:: Work instructions ::
Go from the first line below to the one with "for all the" and print each line exactly.

:: Entries provided ::
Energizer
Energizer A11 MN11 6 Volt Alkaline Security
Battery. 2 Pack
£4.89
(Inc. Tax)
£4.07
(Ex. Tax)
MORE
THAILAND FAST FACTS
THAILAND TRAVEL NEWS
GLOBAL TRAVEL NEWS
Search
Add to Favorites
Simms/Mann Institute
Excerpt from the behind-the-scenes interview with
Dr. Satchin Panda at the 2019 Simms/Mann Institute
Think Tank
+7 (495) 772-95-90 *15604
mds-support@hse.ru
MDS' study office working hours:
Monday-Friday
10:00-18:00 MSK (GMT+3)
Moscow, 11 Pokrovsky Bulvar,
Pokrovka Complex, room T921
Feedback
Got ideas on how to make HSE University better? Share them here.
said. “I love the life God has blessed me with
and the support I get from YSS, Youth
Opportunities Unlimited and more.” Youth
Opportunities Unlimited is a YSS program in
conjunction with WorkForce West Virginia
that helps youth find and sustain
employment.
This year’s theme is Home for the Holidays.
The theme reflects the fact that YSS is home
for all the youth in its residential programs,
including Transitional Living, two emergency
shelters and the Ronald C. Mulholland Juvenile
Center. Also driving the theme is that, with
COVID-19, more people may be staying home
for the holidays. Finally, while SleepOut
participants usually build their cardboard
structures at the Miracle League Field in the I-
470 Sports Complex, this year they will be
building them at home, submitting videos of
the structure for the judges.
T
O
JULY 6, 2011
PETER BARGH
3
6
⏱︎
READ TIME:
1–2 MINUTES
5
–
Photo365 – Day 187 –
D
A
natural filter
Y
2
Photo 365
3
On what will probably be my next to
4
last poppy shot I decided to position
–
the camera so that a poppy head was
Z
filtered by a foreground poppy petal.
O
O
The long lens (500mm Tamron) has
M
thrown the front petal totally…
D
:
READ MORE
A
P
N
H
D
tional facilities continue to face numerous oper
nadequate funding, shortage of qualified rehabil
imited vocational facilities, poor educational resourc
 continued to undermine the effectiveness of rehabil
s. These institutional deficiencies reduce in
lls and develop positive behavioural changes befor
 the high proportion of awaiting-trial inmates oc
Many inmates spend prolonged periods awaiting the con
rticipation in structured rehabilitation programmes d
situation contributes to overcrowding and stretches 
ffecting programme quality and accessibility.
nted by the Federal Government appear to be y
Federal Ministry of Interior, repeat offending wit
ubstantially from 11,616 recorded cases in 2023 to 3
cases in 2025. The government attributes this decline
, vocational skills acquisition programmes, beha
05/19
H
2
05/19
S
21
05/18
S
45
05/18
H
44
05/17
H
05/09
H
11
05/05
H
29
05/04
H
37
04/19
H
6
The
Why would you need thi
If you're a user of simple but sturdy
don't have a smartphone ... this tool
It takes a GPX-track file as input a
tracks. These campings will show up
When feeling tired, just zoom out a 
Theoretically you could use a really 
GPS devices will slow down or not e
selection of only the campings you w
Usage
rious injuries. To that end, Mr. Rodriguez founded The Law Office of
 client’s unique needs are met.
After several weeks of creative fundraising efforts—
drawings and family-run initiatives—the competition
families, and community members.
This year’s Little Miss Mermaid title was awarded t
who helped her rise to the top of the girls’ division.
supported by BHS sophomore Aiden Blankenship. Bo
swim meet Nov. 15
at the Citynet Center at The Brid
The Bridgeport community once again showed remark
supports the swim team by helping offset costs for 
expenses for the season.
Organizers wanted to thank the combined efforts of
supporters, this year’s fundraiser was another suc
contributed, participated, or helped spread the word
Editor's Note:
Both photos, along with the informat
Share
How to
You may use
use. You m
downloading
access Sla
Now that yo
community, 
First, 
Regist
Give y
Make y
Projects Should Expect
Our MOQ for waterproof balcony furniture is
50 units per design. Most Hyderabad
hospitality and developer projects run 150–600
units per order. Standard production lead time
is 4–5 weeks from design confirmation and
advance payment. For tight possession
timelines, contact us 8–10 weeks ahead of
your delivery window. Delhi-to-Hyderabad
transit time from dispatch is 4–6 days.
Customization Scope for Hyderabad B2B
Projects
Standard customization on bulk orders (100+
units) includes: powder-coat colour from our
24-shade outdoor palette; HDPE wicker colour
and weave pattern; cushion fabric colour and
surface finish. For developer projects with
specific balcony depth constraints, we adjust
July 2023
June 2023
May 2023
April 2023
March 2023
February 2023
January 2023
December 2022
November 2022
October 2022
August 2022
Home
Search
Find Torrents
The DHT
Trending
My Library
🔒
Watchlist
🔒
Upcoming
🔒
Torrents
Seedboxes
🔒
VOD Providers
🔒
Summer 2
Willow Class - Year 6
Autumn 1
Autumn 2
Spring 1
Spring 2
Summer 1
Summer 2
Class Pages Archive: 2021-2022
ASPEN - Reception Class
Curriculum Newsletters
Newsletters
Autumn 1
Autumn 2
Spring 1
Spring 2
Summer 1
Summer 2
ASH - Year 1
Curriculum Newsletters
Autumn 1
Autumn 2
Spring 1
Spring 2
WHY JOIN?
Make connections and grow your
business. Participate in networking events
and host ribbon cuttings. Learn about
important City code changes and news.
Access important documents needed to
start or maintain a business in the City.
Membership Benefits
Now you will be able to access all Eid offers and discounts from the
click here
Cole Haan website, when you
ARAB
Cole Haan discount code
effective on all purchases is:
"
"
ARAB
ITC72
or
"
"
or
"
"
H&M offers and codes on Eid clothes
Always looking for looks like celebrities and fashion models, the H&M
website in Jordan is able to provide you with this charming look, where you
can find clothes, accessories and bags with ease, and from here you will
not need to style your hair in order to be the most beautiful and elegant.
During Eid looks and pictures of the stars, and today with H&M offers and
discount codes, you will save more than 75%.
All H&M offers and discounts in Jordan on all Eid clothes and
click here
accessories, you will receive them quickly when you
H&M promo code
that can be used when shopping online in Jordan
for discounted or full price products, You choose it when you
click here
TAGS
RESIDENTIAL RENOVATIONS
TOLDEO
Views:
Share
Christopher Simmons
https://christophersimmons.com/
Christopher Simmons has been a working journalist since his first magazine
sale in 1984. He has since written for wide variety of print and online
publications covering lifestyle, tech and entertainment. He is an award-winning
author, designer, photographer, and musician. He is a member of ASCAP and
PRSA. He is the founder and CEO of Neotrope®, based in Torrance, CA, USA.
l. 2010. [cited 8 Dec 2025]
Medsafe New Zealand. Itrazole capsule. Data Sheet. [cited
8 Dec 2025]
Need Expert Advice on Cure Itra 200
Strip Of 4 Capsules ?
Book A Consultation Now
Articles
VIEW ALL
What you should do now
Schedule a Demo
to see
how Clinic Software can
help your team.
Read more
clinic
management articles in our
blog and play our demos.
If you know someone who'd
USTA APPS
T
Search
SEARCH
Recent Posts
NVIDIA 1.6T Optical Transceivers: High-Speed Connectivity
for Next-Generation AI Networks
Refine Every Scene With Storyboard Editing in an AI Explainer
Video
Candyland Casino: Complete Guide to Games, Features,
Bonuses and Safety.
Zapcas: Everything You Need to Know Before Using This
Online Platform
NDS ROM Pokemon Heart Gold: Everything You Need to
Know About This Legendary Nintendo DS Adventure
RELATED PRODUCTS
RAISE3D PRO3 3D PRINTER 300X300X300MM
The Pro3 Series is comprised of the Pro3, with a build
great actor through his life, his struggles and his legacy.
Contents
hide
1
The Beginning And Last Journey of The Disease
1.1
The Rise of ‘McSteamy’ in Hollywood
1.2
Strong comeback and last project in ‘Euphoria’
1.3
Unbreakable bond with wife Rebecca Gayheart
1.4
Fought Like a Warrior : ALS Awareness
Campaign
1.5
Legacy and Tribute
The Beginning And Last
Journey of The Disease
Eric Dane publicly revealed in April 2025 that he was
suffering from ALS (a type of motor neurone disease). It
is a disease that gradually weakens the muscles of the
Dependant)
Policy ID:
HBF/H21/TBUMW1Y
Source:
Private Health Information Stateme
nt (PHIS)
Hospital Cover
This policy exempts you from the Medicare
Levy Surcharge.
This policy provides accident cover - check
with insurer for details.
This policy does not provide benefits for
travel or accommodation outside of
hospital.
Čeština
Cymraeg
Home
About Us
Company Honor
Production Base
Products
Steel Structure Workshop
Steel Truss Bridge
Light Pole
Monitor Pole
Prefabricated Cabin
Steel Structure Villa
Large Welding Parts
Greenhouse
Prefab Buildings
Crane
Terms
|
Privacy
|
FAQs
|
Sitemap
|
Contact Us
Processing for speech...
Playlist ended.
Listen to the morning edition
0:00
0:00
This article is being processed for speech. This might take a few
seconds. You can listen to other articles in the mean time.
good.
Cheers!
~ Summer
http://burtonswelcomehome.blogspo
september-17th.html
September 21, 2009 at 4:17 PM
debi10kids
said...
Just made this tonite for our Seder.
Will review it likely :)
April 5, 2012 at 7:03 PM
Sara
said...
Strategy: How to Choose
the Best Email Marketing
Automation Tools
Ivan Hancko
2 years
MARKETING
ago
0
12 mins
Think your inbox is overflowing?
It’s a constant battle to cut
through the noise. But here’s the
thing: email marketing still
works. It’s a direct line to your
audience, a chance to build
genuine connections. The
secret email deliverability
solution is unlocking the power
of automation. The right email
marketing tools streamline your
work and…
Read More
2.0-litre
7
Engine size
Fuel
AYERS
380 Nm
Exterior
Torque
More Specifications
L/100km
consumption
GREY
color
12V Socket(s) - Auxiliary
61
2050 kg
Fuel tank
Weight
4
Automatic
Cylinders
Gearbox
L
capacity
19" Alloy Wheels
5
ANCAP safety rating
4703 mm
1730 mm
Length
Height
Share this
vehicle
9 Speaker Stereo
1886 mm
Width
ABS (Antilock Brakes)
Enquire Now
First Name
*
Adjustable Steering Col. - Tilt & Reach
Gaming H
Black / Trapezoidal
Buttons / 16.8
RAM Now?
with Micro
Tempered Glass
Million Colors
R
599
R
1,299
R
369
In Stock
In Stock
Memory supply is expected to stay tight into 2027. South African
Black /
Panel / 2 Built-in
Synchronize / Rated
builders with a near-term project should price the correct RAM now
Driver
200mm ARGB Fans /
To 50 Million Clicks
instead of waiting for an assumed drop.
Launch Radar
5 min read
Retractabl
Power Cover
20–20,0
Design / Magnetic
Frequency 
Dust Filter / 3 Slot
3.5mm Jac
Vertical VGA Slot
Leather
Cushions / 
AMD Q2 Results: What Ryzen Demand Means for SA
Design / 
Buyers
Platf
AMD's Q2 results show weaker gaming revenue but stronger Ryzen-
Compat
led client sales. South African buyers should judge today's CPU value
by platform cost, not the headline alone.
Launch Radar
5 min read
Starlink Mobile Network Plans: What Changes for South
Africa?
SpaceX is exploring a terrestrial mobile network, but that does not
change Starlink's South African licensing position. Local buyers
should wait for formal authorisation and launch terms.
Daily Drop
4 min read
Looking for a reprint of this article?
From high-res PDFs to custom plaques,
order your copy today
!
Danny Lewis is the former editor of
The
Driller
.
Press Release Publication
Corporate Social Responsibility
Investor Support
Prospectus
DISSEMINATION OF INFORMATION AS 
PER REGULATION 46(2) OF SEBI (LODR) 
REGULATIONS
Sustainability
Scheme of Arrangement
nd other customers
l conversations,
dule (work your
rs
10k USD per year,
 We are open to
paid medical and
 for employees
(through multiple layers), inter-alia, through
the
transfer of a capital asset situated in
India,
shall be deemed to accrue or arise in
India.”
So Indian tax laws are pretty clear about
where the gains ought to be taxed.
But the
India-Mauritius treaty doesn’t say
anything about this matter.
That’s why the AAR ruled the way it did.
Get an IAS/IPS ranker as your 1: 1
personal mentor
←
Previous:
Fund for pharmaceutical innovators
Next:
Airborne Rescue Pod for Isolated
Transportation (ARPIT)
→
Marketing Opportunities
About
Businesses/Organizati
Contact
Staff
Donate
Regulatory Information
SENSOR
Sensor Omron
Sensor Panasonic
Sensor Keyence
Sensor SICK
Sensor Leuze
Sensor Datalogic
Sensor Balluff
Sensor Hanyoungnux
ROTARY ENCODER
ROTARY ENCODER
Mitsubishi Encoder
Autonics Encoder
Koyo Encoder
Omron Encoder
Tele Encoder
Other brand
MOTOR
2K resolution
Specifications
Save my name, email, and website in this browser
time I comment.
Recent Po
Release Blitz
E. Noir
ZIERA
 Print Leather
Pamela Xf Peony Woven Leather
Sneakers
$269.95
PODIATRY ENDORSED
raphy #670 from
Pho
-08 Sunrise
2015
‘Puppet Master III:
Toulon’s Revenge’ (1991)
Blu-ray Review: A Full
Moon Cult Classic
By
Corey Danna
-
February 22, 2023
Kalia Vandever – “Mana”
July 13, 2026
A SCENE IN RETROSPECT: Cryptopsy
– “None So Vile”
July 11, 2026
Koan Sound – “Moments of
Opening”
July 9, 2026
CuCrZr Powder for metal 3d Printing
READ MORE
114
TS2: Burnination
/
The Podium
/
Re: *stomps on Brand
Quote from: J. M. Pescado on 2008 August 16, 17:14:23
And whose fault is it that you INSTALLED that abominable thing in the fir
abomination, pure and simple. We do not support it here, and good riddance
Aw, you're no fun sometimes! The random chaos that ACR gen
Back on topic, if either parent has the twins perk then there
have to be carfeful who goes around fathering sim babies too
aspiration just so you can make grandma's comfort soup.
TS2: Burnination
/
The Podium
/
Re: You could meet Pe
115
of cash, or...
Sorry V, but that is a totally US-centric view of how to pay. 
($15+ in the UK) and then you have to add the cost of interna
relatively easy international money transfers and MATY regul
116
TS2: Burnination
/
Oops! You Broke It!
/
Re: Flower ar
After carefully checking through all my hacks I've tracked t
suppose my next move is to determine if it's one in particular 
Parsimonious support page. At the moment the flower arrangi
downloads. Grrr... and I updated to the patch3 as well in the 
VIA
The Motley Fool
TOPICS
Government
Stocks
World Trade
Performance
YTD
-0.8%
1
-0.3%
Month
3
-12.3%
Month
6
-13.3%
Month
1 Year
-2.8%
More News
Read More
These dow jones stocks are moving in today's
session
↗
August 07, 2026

:: Result of this task ::
Energizer
Energizer A11 MN11 6 Volt Alkaline Security
Battery. 2 Pack
£4.89
(Inc. Tax)
£4.07
(Ex. Tax)
MORE
THAILAND FAST FACTS
THAILAND TRAVEL NEWS
GLOBAL TRAVEL NEWS
Search
Add to Favorites
Simms/Mann Institute
Excerpt from the behind-the-scenes interview with
Dr. Satchin Panda at the 2019 Simms/Mann Institute
Think Tank
+7 (495) 772-95-90 *15604
mds-support@hse.ru
MDS' study office working hours:
Monday-Friday
10:00-18:00 MSK (GMT+3)
Moscow, 11 Pokrovsky Bulvar,
Pokrovka Complex, room T921
Feedback
Got ideas on how to make HSE University better? Share them here.
said. “I love the life God has blessed me with
and the support I get from YSS, Youth
Opportunities Unlimited and more.” Youth
Opportunities Unlimited is a YSS program in
conjunction with WorkForce West Virginia
that helps youth find and sustain
employment.
This year’s theme is Home for the Holidays.
The theme reflects the fact that YSS is home
for all the youth in its residential programs,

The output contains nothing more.